同性愛に関する他の小説とこの小説との決定的な違いは、この小説が倒錯者の世界だけでなく女性を含む一般社会においても美青年の美が影響を及ぼすものとして描かれていることである。このような描き方は他に類例のないユニークな描き方なのだが、無理がある。それは普遍的な美が現実に存在するということを自明の前提としているからだ。
だがそのような普遍的な美こそが虚構であることは作者も分かっているはずである。なぜなら、現実の生は常に美という様式から逸脱するものであるからだ。この小説の語り手は最初から「南悠一」を普遍的な美として語るのだが、そのこと自体が「現実の美」からかけ離れた「虚構の美」である。実際、後半になると「南悠一」は決して美しく描かれていない。また、『鏡子の家』においては美青年の収は特殊な者として現実的に描かれている。以後の作品において「南悠一」のような普遍的な美の体現者が登場しないのは、それが虚構としても現実的ではない強弁であることに作者も気がついたからだ。
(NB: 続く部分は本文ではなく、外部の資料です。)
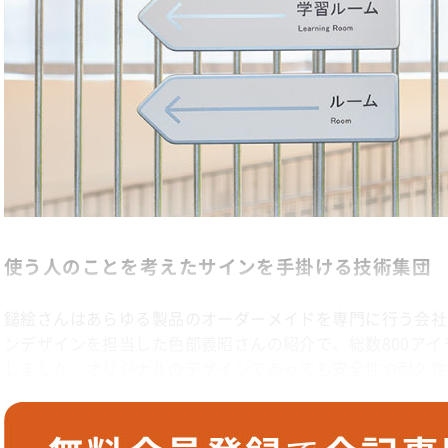
使う人のことを考えたサインを手掛ける技術集団
鎚絵さんはあらゆる製品のオーダーメイドを専門に行う会社で
ンデザインを担当した色部義昭さんの紹介で、総数800ア
しました。オリジナルのデザインであっても安全性や耐久性
こと、建物に使われている建材にマッチするよう、さまざま
寧に仕上げる技術を持たれています。つくっていただいたサ
象的だったのは、矢印型の誘導サイン。薄いメッキ鋼板をプ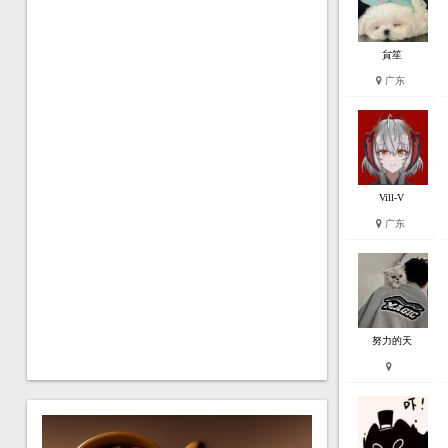
貟笙
广东
Vill-V
广东
努力的天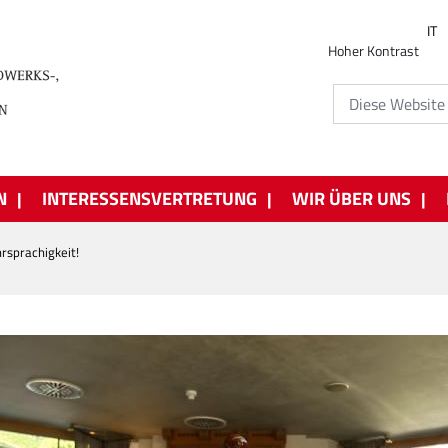
IT
Hoher Kontrast
N
INTERESSENSVERTRETUNG
WIR ÜBER UNS
rsprachigkeit!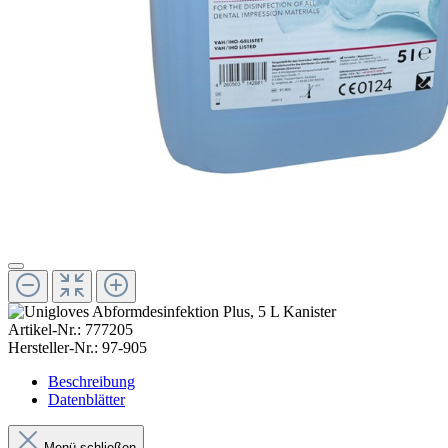
Artikel-Nr.:
777205
Hersteller-Nr.:
97-905
Beschreibung
Datenblätter
Menü schließen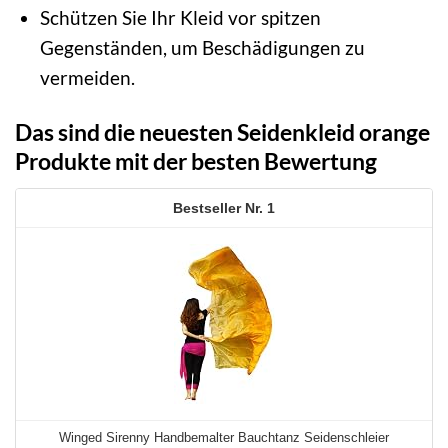
Schützen Sie Ihr Kleid vor spitzen
Gegenständen, um Beschädigungen zu
vermeiden.
Das sind die neuesten Seidenkleid orange
Produkte mit der besten Bewertung
1
Winged Sirenny Handbemalter Bauchtanz Seidenschleier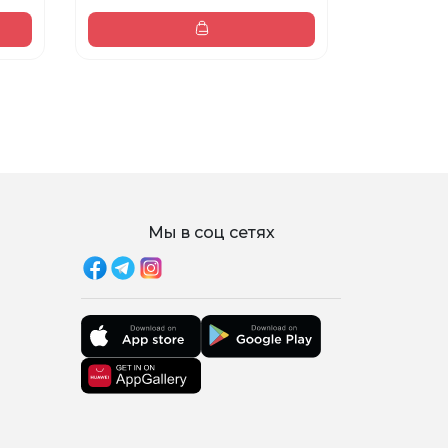
Мы в соц сетях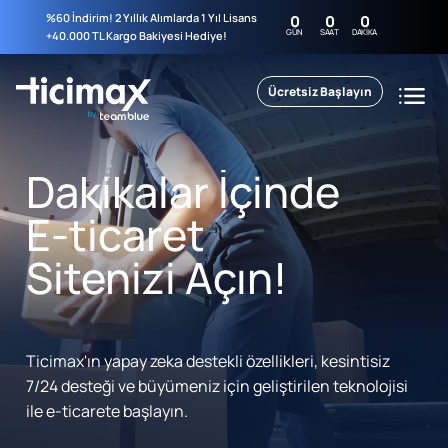
%60 İndirim! 2 Yıllık Alımlarda 1 Yıl Lisans
0
0
0
GÜN
SAAT
DAKIKA
+40.000 TL Kargo Bakiyesi Hediye!
Ücretsiz Başlayın
Dakikalar İçinde
E-ticaret
Sitenizi Açın!
Ticimax'ın yapay zeka destekli özellikleri, kesintisiz
7/24 desteği ve büyümeniz için geliştirilen teknolojisi
ile e-ticarete başlayın.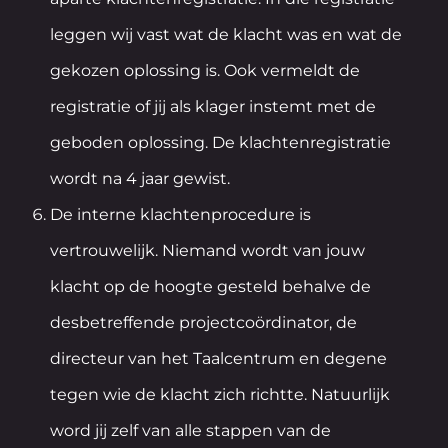
leggen wij vast wat de klacht was en wat de
gekozen oplossing is. Ook vermeldt de
registratie of jij als klager instemt met de
geboden oplossing. De klachtenregistratie
wordt na 4 jaar gewist.
De interne klachtenprocedure is
vertrouwelijk. Niemand wordt van jouw
klacht op de hoogte gesteld behalve de
desbetreffende projectcoördinator, de
directeur van het Taalcentrum en degene
tegen wie de klacht zich richtte. Natuurlijk
word jij zelf van alle stappen van de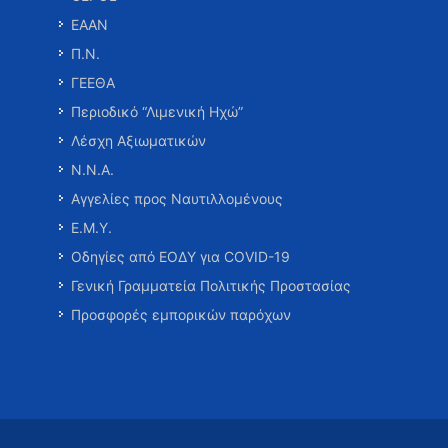
ΕΑΑΝ
Π.Ν.
ΓΕΕΘΑ
Περιοδικό “Λιμενική Ηχώ”
Λέσχη Αξιωματικών
Ν.Ν.Α.
Αγγελίες προς Ναυτιλλομένους
Ε.Μ.Υ.
Οδηγίες από ΕΟΔΥ για COVID-19
Γενική Γραμματεία Πολιτικής Προστασίας
Προσφορές εμπορικών παρόχων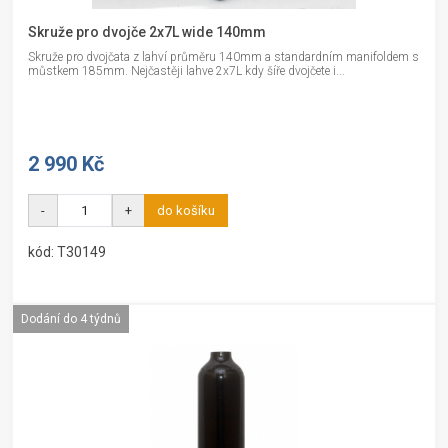
Skruže pro dvojče 2x7L wide 140mm
Skruže pro dvojčata z lahví průměru 140mm a standardním manifoldem s
můstkem 185mm. Nejčastěji lahve 2x7L kdy šíře dvojčete i...
2 990 Kč
-
+
do košíku
kód: T30149
Dodání do 4 týdnů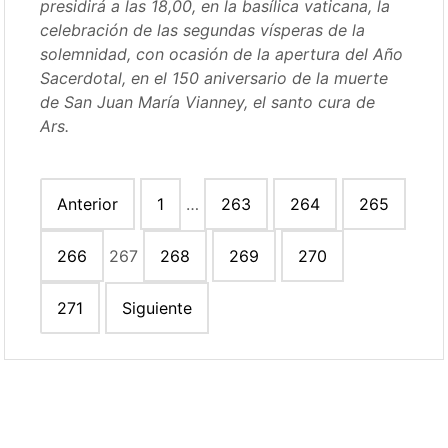
presidirá a las 18,00, en la basílica vaticana, la
celebración de las segundas vísperas de la
solemnidad, con ocasión de la apertura del Año
Sacerdotal, en el 150 aniversario de la muerte
de San Juan María Vianney, el santo cura de
Ars.
Paginación
Anterior
1
…
263
264
265
de
entradas
266
267
268
269
270
271
Siguiente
するとどうなるか? ここに一つの大きな問題が生じる。
三島由紀夫の問いかけは、普遍的な美が現実に存在するか否かということではない。それが存在しないことは分かっていたはずである。だから自分が創造するということであり、そのためにはどうすればよいか?これが問いかけであり、それは早くから自覚していたようだ。
この小説の答は「虚構の美」を「現実の美」へ変換するということであり、その方法は虚構の作者である「檜俊輔」が自死することにより虚構を産出した「生」を様式として完成させるということである。
芸術と生は対立するものであるが、死こそは生の表現として、その二つを融合するものと考えていたようだ。
おそらくこの作品以後、三島由紀夫は「現実の美」を保留したのだ。そして夥しい虚構を書きまくって、最後に自死によってそれらが「現実の美」として完成すると信じたのである。実際、それは成功したのであり、三島由紀夫の作品は常に虚構を超えた凶々しいとも言える過剰がつきまとっている。